Evonik offers an extensive range of catalysts, as well as integrated services for its customers. “Chemicals from renewable feedstock for our daily life products become increasingly important as replacements for crude oil-based products,” explains Dr. Wilfried Eul, senior vice president and head of Evonik’s catalysts business line. “The manufacturing of renewable chemicals very often entails biotechnological steps and catalytic conversion steps. Catalysts are not off-the-rack products; they need to be specially tailored to every individual synthesis reaction and process condition. Evonik is proud to innovate together with BioAmber as a leading company in the bio-based succinic acid field, supporting our growth strategy based on resource efficiency.”

Trio to Target First Commercial Plants for Bio-Based Butadiene

Versalis, Eni’s chemicals subsidiary leader in the production of elastomers, together with Genomatica (a leading developer of process technology for renewable chemicals), and Novamont (a leader in biodegradable plastics and pioneer in third-generation integrated biorefineries) signed a memorandum of understanding (MOU) to establish a strategic partnership to enable production of butadiene from renewable feedstocks.

The partnership, on the basis of which a joint venture will be established, will develop a comprehensive process for production of polymer-grade butadiene from biomass. Versalis will hold a majority interest in the joint venture holding company and aims to be the first to build commercial plants using the process technology upon project success.

The partnership will leverage Genomatica’s proprietary technologies and intellectual property for producing butadiene, Versalis’ expertise in catalysis process development, process engineering scale-up and market applications of butadiene derivatives, as well as Novamont’s experience in renewable feedstocks.

Under this agreement, Versalis will use Genomatica’s process technology for economically competitive and sustainable production of an important supply-constrained chemical. The process technology aspect of the agreement is intended to be made available for future licensing in Europe, Africa and Asia.

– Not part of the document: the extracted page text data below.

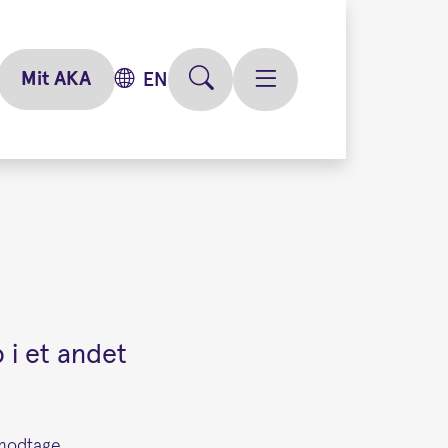
Mit AKA
EN
 i et andet
 modtage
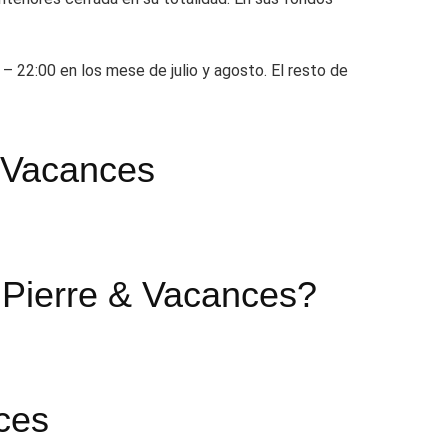
– 22:00 en los mese de julio y agosto. El resto de
& Vacances
– Pierre & Vacances?
nces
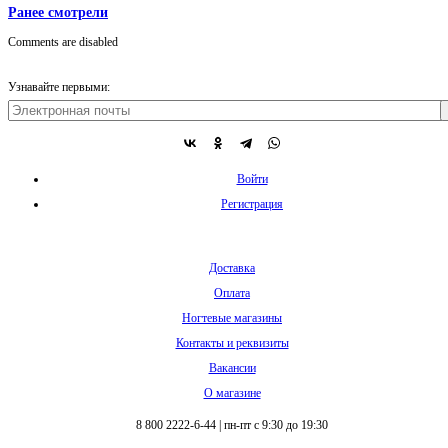
Ранее смотрели
Comments are disabled
Узнавайте первыми:
Войти
Регистрация
Доставка
Оплата
Ногтевые магазины
Контакты и реквизиты
Вакансии
О магазине
8 800 2222-6-44
|
пн-пт с 9:30 до 19:30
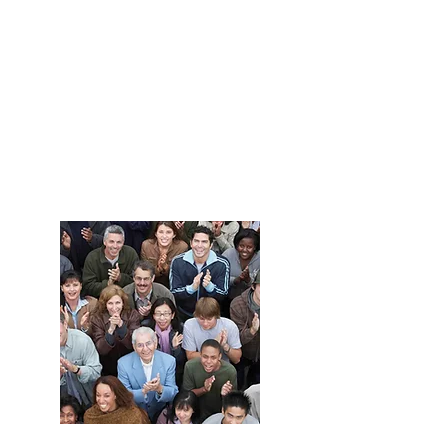
Haz crecer
tu negocio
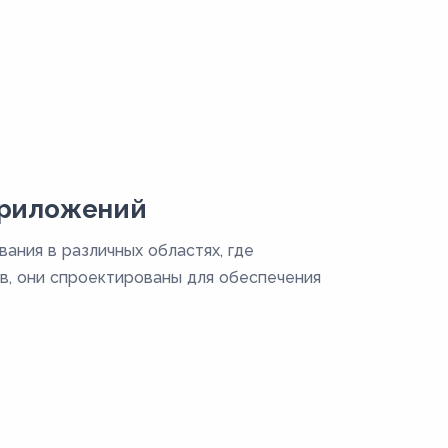
приложений
ания в различных областях, где
в, они спроектированы для обеспечения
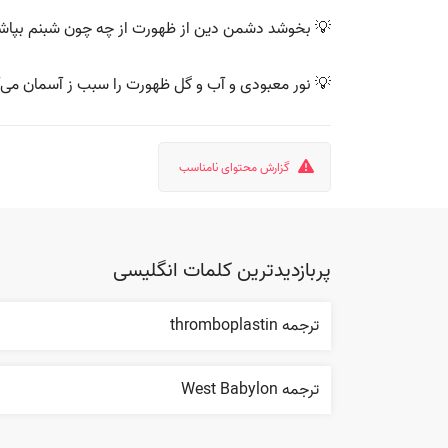
💡 بخوشد دشمن دین از ظهورت از چه چون شبنم بپاشد 
💡 نور معبودی و آب و گل ظهورت را سبب ز آسمان می‌آ
گزارش محتوای نامناسب
پربازدیدترین کلمات انگلیسی
ترجمه thromboplastin
ترجمه West Babylon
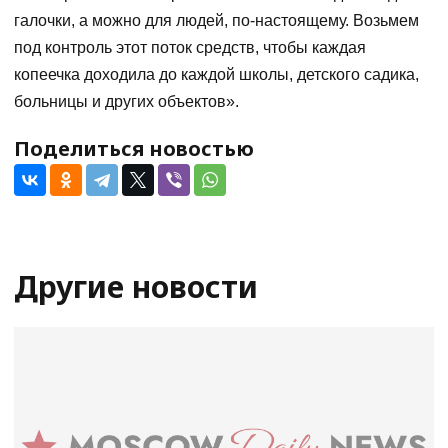
галочки, а можно для людей, по-настоящему. Возьмем
под контроль этот поток средств, чтобы каждая
копеечка доходила до каждой школы, детского садика,
больницы и других объектов».
Поделиться новостью
Другие новости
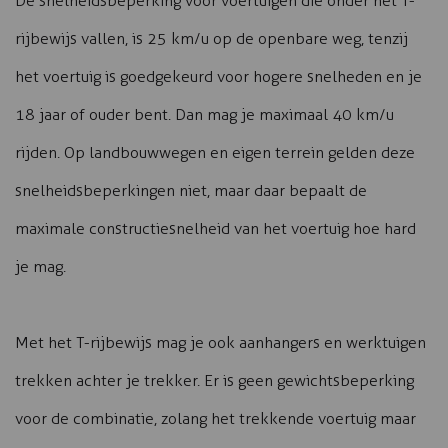
De snelheidsbeperking voor voertuigen die onder het T-
rijbewijs vallen, is 25 km/u op de openbare weg, tenzij
het voertuig is goedgekeurd voor hogere snelheden en je
18 jaar of ouder bent. Dan mag je maximaal 40 km/u
rijden. Op landbouwwegen en eigen terrein gelden deze
snelheidsbeperkingen niet, maar daar bepaalt de
maximale constructiesnelheid van het voertuig hoe hard
je mag.
Met het T-rijbewijs mag je ook aanhangers en werktuigen
trekken achter je trekker. Er is geen gewichtsbeperking
voor de combinatie, zolang het trekkende voertuig maar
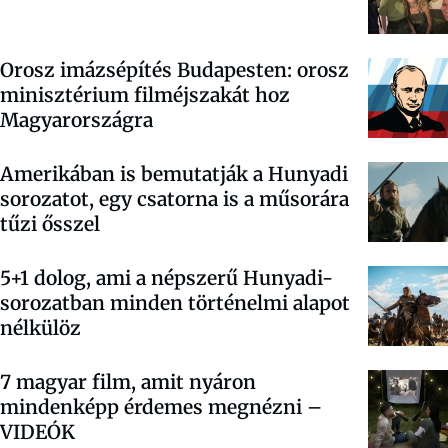
Orosz imázsépítés Budapesten: orosz
minisztérium filméjszakát hoz
Magyarországra
Amerikában is bemutatják a Hunyadi
sorozatot, egy csatorna is a műsorára
tűzi ősszel
5+1 dolog, ami a népszerű Hunyadi-
sorozatban minden történelmi alapot
nélkülöz
7 magyar film, amit nyáron
mindenképp érdemes megnézni –
VIDEÓK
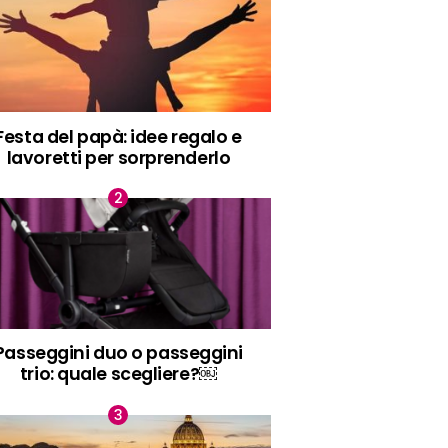
Festa del papà: idee regalo e
lavoretti per sorprenderlo
Passeggini duo o passeggini
trio: quale scegliere?￼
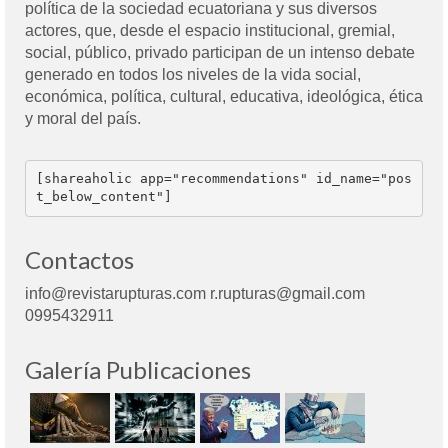
política de la sociedad ecuatoriana y sus diversos
actores, que, desde el espacio institucional, gremial,
social, público, privado participan de un intenso debate
generado en todos los niveles de la vida social,
económica, política, cultural, educativa, ideológica, ética
y moral del país.
[shareaholic app="recommendations" id_name="pos
t_below_content"]
Contactos
info@revistarupturas.com r.rupturas@gmail.com
0995432911
Galería Publicaciones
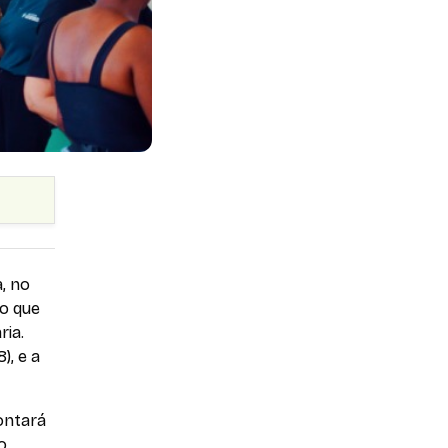
a, no
ão que
ria.
), e a
ontará
o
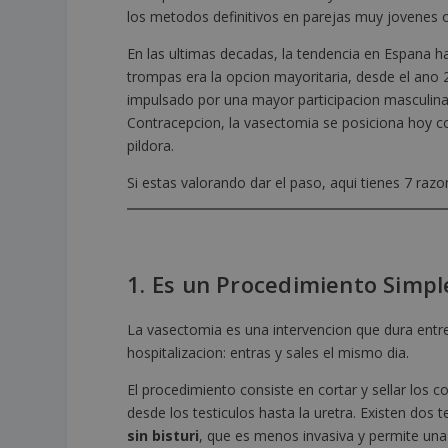
los metodos definitivos en parejas muy jovenes o
En las ultimas decadas, la tendencia en Espana ha
trompas era la opcion mayoritaria, desde el ano 2
impulsado por una mayor participacion masculina
Contracepcion, la vasectomia se posiciona hoy c
pildora.
Si estas valorando dar el paso, aqui tienes 7 razo
1. Es un Procedimiento Simpl
La vasectomia es una intervencion que dura ent
hospitalizacion: entras y sales el mismo dia.
El procedimiento consiste en cortar y sellar los
desde los testiculos hasta la uretra. Existen dos te
sin bisturi
, que es menos invasiva y permite una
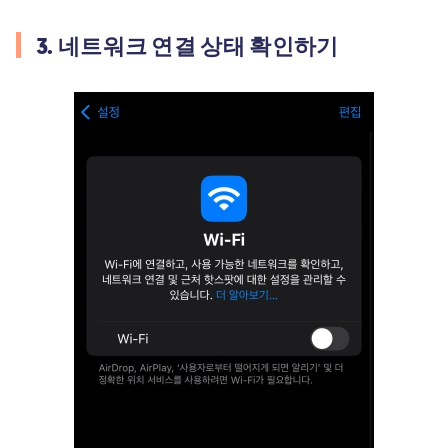
3. 네트워크 연결 상태 확인하기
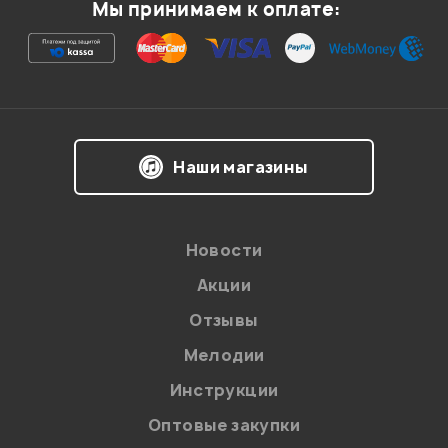
Мы принимаем к оплате:
Наши магазины
Новости
Акции
Отзывы
Мелодии
Инструкции
Оптовые закупки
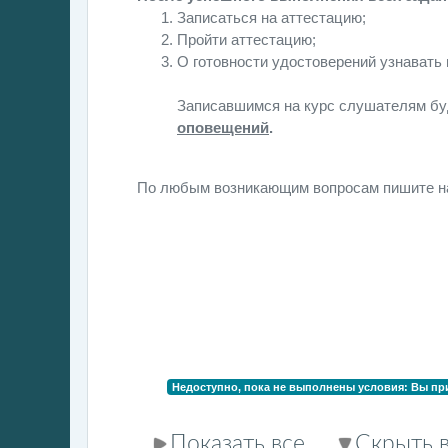
Записаться на аттестацию;
Пройти аттестацию;
О готовности удостоверений узнавать
Записавшимся на курс слушателям бу
оповещений
.
По любым возникающим вопросам пишите 
Недоступно, пока не выполнены условия: Вы пр
Показать все
Скрыть 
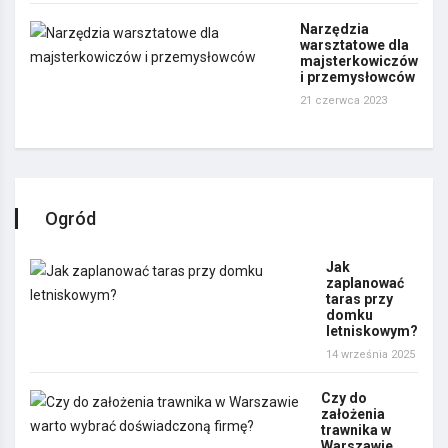
Narzędzia
warsztatowe dla
majsterkowiczów
i przemysłowców
21 czerwca 2023
Ogród
Jak
zaplanować
taras przy
domku
letniskowym?
14 września 2025
Czy do
założenia
trawnika w
Warszawie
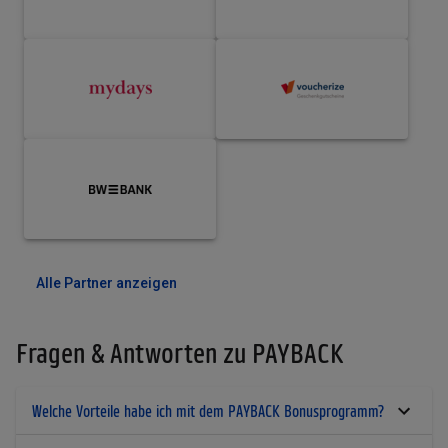
Alle Partner anzeigen
Fragen & Antworten zu PAYBACK
Welche Vorteile habe ich mit dem PAYBACK Bonusprogramm?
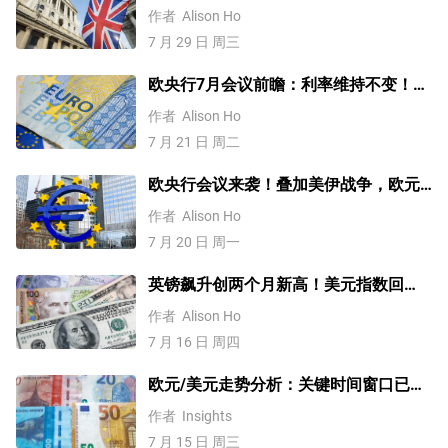
or下跌？
作者
Alison Ho
7 月 29 日 周三
欧央行7月会议前瞻：利率维持不变！但
9月可能加息？
作者
Alison Ho
7 月 21 日 周二
欧央行会议来袭！叠加美伊战争，欧元
何去何从？【外汇周报】
作者
Alison Ho
7 月 20 日 周一
英镑飙升创两个月新高！美元指数回
调，通胀降温打压美联储加息
作者
Alison Ho
7 月 16 日 周四
欧元/美元走势分析：关键时间窗口已
至，欧元/美元或迎上涨契机！
作者
Insights
7 月 15 日 周三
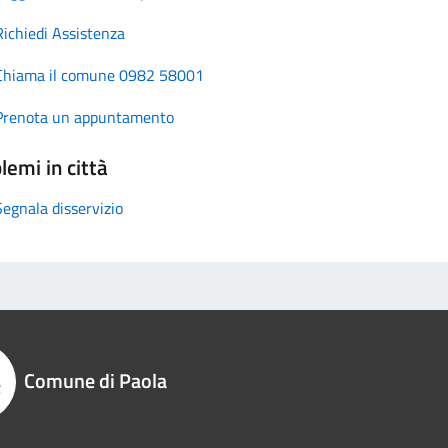
Richiedi Assistenza
Chiama il comune 0982 58001
Prenota un appuntamento
lemi in città
Segnala disservizio
Comune di Paola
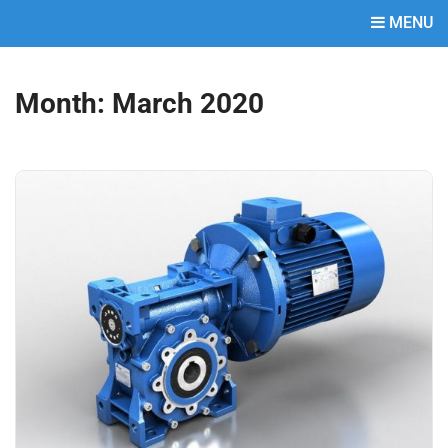
MENU
Month:
March 2020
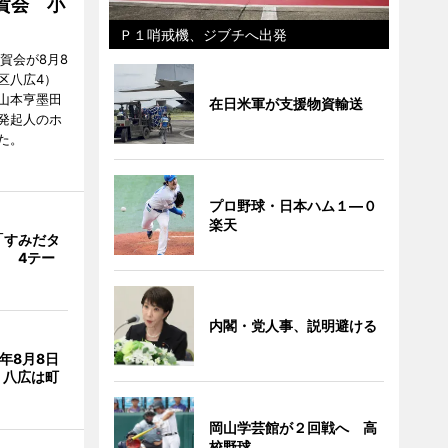
賀会 小
Ｐ１哨戒機、ジブチへ出発
賀会が8月8
区八広4）
山本亨墨田
在日米軍が支援物資輸送
発起人のホ
た。
プロ野球・日本ハム１―０
楽天
「すみだタ
」 4テー
内閣・党人事、説明避ける
年8月8日
 八広は町
岡山学芸館が２回戦へ 高
校野球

Butadiene is a key intermediate for Versalis’ elastomers business. The raw material required to produce it, extracted from C4 (a mixture of molecules containing four carbon atoms) and produced by cracking plants, is increasingly subject to availability problems.

Decreasing supplies and a lack of dedicated butadiene production facilities have resulted in significant long-term pressure on the price and volatility of the chemical, which in turn increases the price of butadiene-based products, including tires.

Concerns of scarcity in the butadiene market are compounded by growth forecasts within the BRIC countries where demand for automotive products made from butadiene, such as tires, is expected to increase.

In this context, butadiene supplies from biomass become strategic to Versalis, because in times of C4 stream scarcity it can be freed from naphtha cracking processes. So the partnership represents a valuable opportunity to boost the supply of butadiene with the support of its know-how and the industrial system, and to expand its bio-based portfolio.